Collective spatial memory in biological systems: kinetic freezing of fibroblast monolayers.

Fluid seminars

Abstract:


Biological systems leave traces of their passage through an environment. The traces may be chemical (the pheremones that allow ants to form trails), or physical (a rabbit's footprints), but in each case these traces encode information about a system's previous state into the environment. Crucially, these traces may then  provide a stimulus to  other agents in the system, leading to non-trivial dynamics. One example of this can be seen in the dynamics of cancer-associated  fibroblasts. Cancer-associated fibroblasts lay down fibronectin, a fibrous protein, and form capsules around tumours, compressing them, and changing the tumour microenvironment.
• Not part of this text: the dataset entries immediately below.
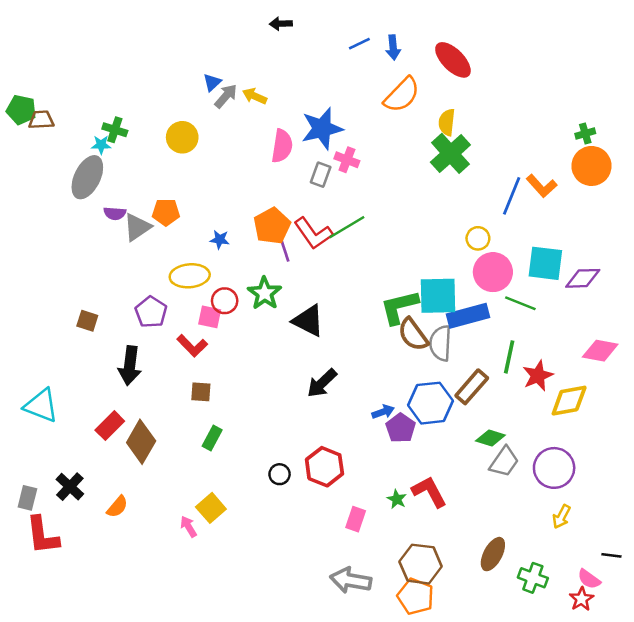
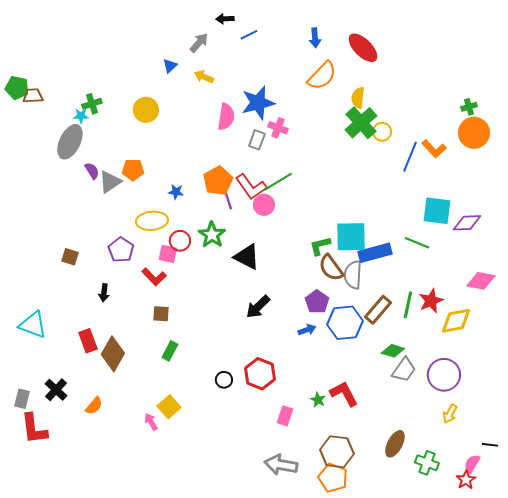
blue line: (359, 44) -> (249, 35), moved
gray arrow: (226, 96) -> (199, 43), moved
green cross: (115, 130) -> (92, 104), turned -36
purple semicircle: (115, 213) -> (92, 171), turned -126
yellow circle: (478, 238) -> (382, 132), moved
pink circle: (493, 272) -> (264, 205), moved, size x0.7
green L-shape: (399, 307) -> (320, 246), size x0.7
green line: (509, 357) -> (408, 305), moved
black arrow: (130, 366) -> (104, 293), size x0.6
red rectangle: (110, 426) -> (88, 341), turned -65
purple pentagon: (401, 428) -> (317, 302), moved
pink semicircle: (589, 579) -> (472, 464), turned 84

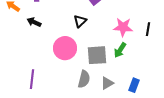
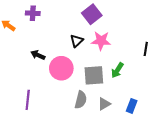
black arrow: (34, 22) -> (38, 55), moved
pink star: (123, 27) -> (101, 41), moved

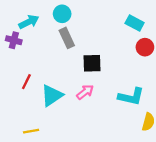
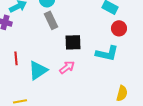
red line: (26, 82) -> (16, 58), turned -32
cyan L-shape: (131, 97) -> (107, 53), moved

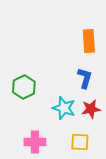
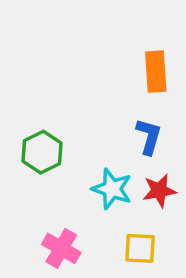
pink cross: (35, 142) -> (61, 248), turned 30

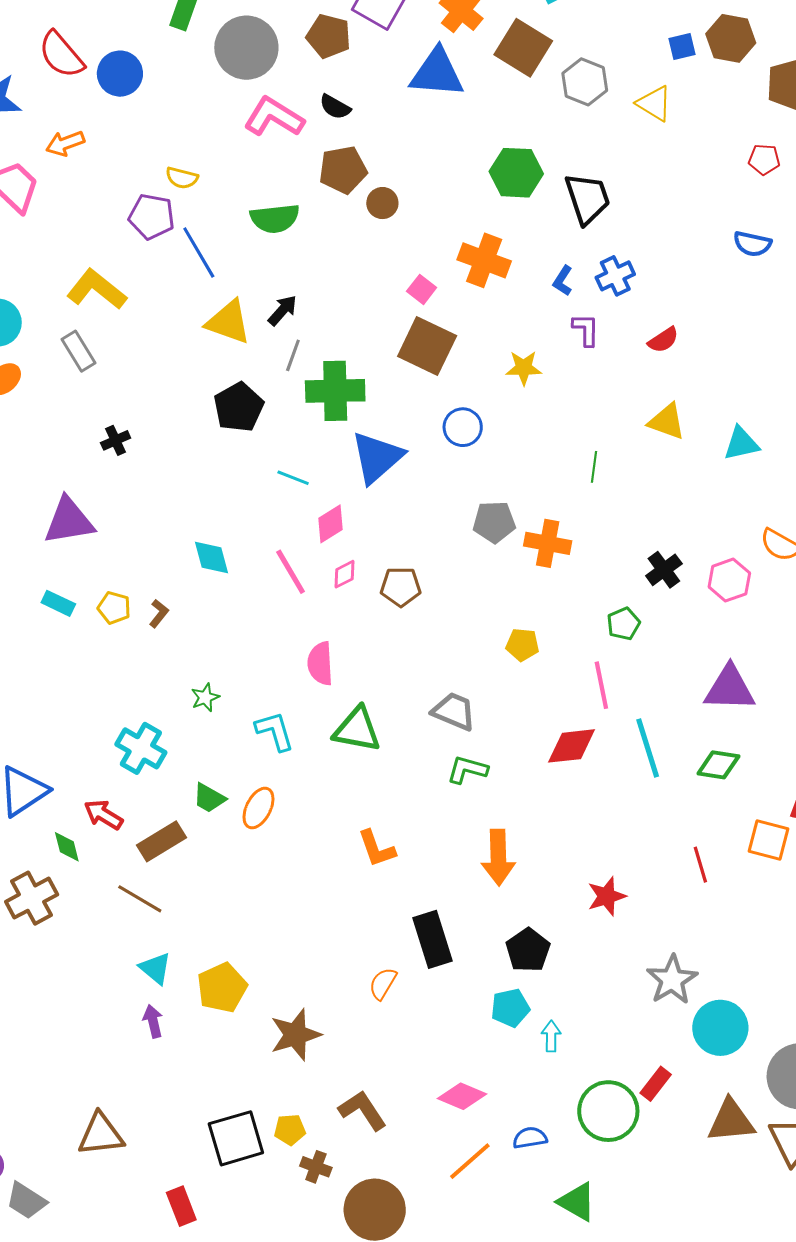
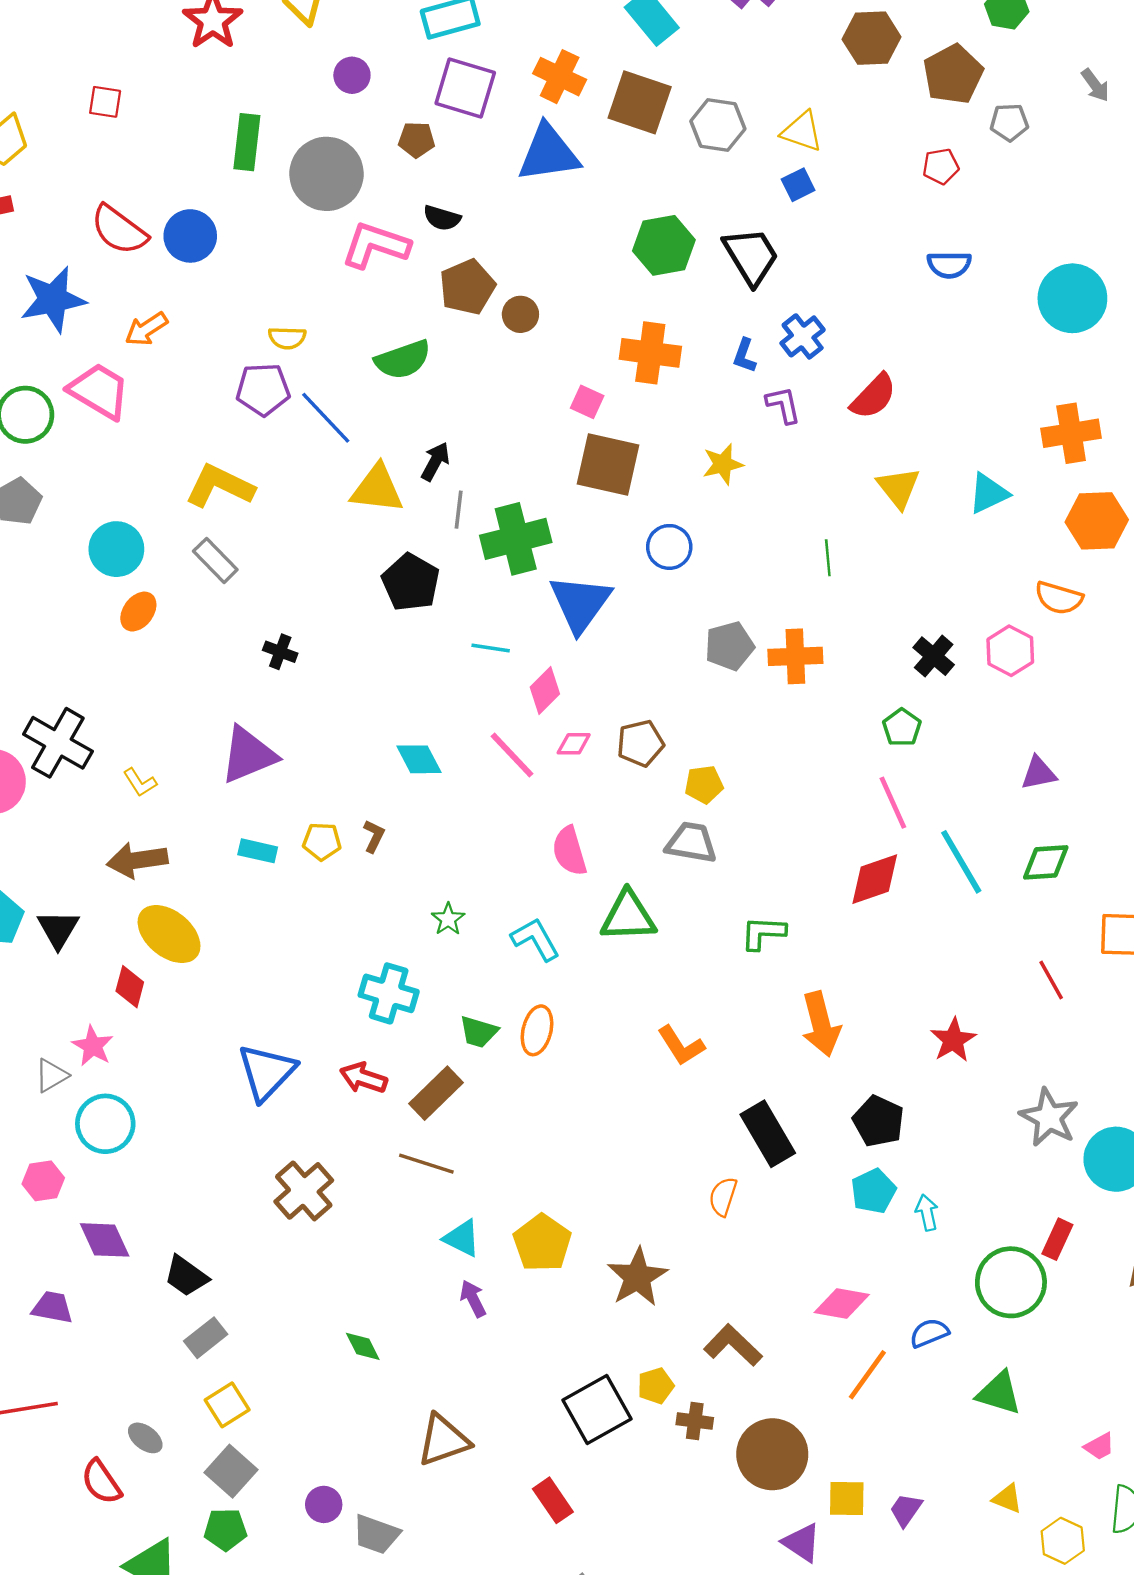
brown pentagon: (329, 36) -> (416, 140), size x0.7
blue square: (682, 47) -> (798, 185), moved
red semicircle: (663, 340) -> (873, 396), size x1.4
yellow triangle: (667, 422) -> (899, 488), turned 45
black cross: (116, 440) -> (280, 652), turned -32
pink diamond: (345, 574) -> (574, 744), turned 40
yellow pentagon: (522, 645) -> (704, 784), moved
purple triangle: (730, 688) -> (1039, 773), size x0.6
gray trapezoid: (454, 711) -> (691, 843), moved
green diamond: (67, 847) -> (363, 1346), moved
The laying down of fibronectin leads to a slowdown of the fibroblasts' dynamics, which may have implications in cancer progression. In this talk, I will develop an active field theory to show how a reciprocal coupling between fibroblasts and fibronectin can explain this freezing. I will then discuss more general considerations that arise from considering such a class of field theories: the transition from disorder to order, the transition from order to flow, and the possibility of non-reciprocal interactions.